§ **Exercise objective**
Produce a word-for-word copy of the listing below without its pictures.

§ **Source material**
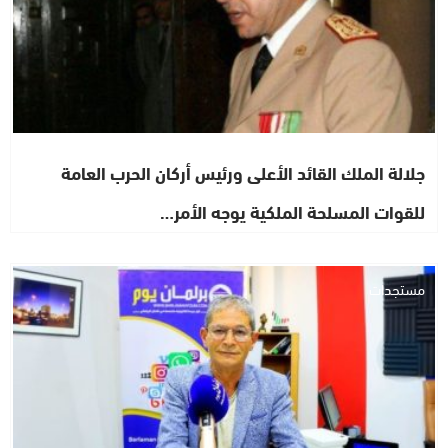
جلالة الملك القائد الأعلى ورئيس أركان الحرب العامة
للقوات المسلحة الملكية يوجه الأمر…
مستجدات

§ **Result of this task**
جلالة الملك القائد الأعلى ورئيس أركان الحرب العامة
للقوات المسلحة الملكية يوجه الأمر…
مستجدات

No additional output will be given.